85 George Street also has high historical association significance with the Cumines family. Lo King Nam began leasing the building in 1913 and King Nam Jang became the home and birthplace for family members. Older residents of The Rocks recalled their business and their services as either an interpreter or guesthouse was employed by the government. The enclosed nature of their basement and the decision to cater only to a Chinese clientele further demonstrate the hostility felt by the Chinese migrants from the European community.

The place is important in demonstrating aesthetic characteristics and/or a high degree of creative or technical achievement in New South Wales.

The courtyards illustrate clearly the usage of the rear yards in connection with the early commercial buildings, i.e. the construction of cellars, fireplaces, stores, and covered ways. The treatment of the original and later fabric used in the construction, i.e. rough coursed stonework and stretcher bond brickwork. It conveys the typical spatial areas to the rear yards of the buildings in commercial precincts in terms of form, scale, materials and detailing.

The place has a strong or special association with a particular community or cultural group in New South Wales for social, cultural or spiritual reasons.

The association with Frederic W Unwin and precinct of Surgeon General's residence c. 1800. The association with the early development of Sydney Cove.

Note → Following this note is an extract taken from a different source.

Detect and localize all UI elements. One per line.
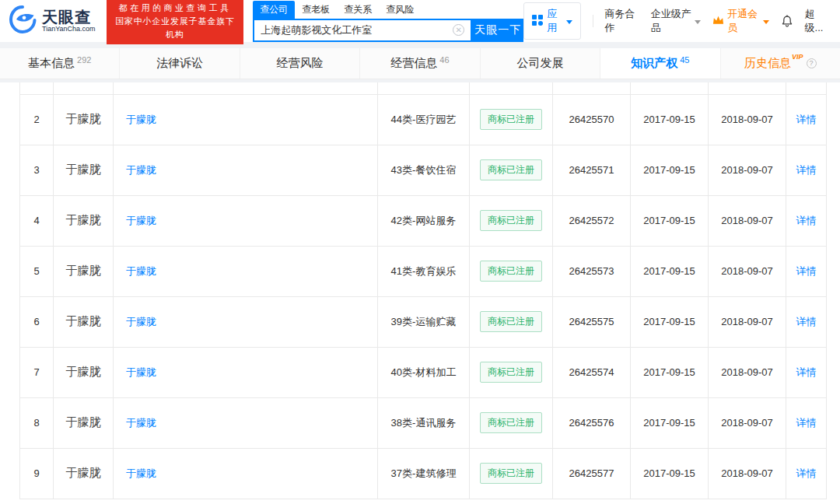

The Unwin's Stores are of high social significance to the Australian Chinese community. Its buildings represent a long-term occupation by Chinese migrants since 1861. The alternations of 85 George Street's rear yard remembered by Dolly Bonnette demonstrate the difficult process of social acceptance of the Chinese neighbour by the European community.

85 George Street hold high social significance for the Cumines Family and perhaps also to the Chinese migrants and World War II refugees who were housed at King Nam Jang temporarily.

The place has potential to yield information that will contribute to an understanding of the cultural or natural history of New South Wales.

The courtyards portray the early method of construction in stonework of cellars and boundary walls, and brickwork of stores, W.C. Later methods of alterations and additions are shown by building off the original walls, rather than rebuilding.

Jane Lydon conducted an archaeological investigation of the rear of the Unwin's Stores in 1991, however, the rear yards of 83 and 85 George Street were not a part of the excavation. From the 1991 excavation, only a small amount of Chinese objects were recovered from the phases of Chinese occupation. Any possible future construction in the rear yards of the Unwin's Stores, specifically 85 George Street has the potential to yield Chinese artefacts and to contribute to the current research on Chinese in the Rocks and NSW.

The Cumines Family, along with other member of the Australian Chinese community such as Allen Yip often do presentations on their predecessor's experience of early Sydney and Australia. With the assistance from these members of Australian Chinese community there is potential for further and more intimate research to be conducted on the Chinese migratory experience to the existing body of work. Recent publication on Chinese within Sydney include Shirley Fitzgerald's' Red Tape, Gold Scissors' and Jane Lydon's 'Many Inventions: The Chinese in The Rocks 1890-1930.'

The place possesses uncommon, rare or endangered aspects of the cultural or natural history of New South Wales.

The continual Chinese occupation of a building can be considered quite rare within Sydney, as witnessed in 85 George Street by King Nam Jang. Another site of continual Chinese occupation is 50 - 54 Dixon Street, Haymarket, which has been owned by Goon Yee Tong, Loon Yee Tong and Luen Fook Tong societies since 1917 and rooms of this building have been used as their clubrooms up to the present day.

The place is important in demonstrating the principal characteristics of a class of cultural or natural places/environments in New South Wales.

The Unwin's Stores can be considered to be representative of long-term occupation of a building or set of buildings for Chinese business.